Problem statement: Type out the data again. Keep every line exactly the same.

Recorded data: Begin

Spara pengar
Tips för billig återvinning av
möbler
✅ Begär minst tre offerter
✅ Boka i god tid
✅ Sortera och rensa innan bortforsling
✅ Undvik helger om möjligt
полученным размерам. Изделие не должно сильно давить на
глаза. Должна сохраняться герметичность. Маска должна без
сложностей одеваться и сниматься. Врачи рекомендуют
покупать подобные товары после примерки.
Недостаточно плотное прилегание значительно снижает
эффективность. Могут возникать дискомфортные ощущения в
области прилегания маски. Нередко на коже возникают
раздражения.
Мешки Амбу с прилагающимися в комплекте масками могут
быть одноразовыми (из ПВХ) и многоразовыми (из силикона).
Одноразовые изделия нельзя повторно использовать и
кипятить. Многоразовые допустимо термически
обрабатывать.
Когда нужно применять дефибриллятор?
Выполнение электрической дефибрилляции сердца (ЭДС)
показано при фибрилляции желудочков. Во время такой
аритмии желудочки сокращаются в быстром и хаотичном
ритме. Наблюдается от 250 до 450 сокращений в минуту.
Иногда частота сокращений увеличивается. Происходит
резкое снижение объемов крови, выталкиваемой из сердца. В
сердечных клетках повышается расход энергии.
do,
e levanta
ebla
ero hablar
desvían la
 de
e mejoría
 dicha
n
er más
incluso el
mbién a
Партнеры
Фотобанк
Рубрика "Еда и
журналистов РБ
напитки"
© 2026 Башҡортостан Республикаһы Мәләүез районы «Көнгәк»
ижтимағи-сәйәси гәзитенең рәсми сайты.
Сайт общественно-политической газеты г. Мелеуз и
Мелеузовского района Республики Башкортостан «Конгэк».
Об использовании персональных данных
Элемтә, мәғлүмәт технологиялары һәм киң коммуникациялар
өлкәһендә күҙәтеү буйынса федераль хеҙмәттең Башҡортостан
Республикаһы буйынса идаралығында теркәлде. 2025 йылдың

Recorded data: End

The completed task:
Spara pengar
Tips för billig återvinning av
möbler
✅ Begär minst tre offerter
✅ Boka i god tid
✅ Sortera och rensa innan bortforsling
✅ Undvik helger om möjligt
полученным размерам. Изделие не должно сильно давить на
глаза. Должна сохраняться герметичность. Маска должна без
сложностей одеваться и сниматься. Врачи рекомендуют
покупать подобные товары после примерки.
Недостаточно плотное прилегание значительно снижает
эффективность. Могут возникать дискомфортные ощущения в
области прилегания маски. Нередко на коже возникают
раздражения.
Мешки Амбу с прилагающимися в комплекте масками могут
быть одноразовыми (из ПВХ) и многоразовыми (из силикона).
Одноразовые изделия нельзя повторно использовать и
кипятить. Многоразовые допустимо термически
обрабатывать.
Когда нужно применять дефибриллятор?
Выполнение электрической дефибрилляции сердца (ЭДС)
показано при фибрилляции желудочков. Во время такой
аритмии желудочки сокращаются в быстром и хаотичном
ритме. Наблюдается от 250 до 450 сокращений в минуту.
Иногда частота сокращений увеличивается. Происходит
резкое снижение объемов крови, выталкиваемой из сердца. В
сердечных клетках повышается расход энергии.
do,
e levanta
ebla
ero hablar
desvían la
 de
e mejoría
 dicha
n
er más
incluso el
mbién a
Партнеры
Фотобанк
Рубрика "Еда и
журналистов РБ
напитки"
© 2026 Башҡортостан Республикаһы Мәләүез районы «Көнгәк»
ижтимағи-сәйәси гәзитенең рәсми сайты.
Сайт общественно-политической газеты г. Мелеуз и
Мелеузовского района Республики Башкортостан «Конгэк».
Об использовании персональных данных
Элемтә, мәғлүмәт технологиялары һәм киң коммуникациялар
өлкәһендә күҙәтеү буйынса федераль хеҙмәттең Башҡортостан
Республикаһы буйынса идаралығында теркәлде. 2025 йылдың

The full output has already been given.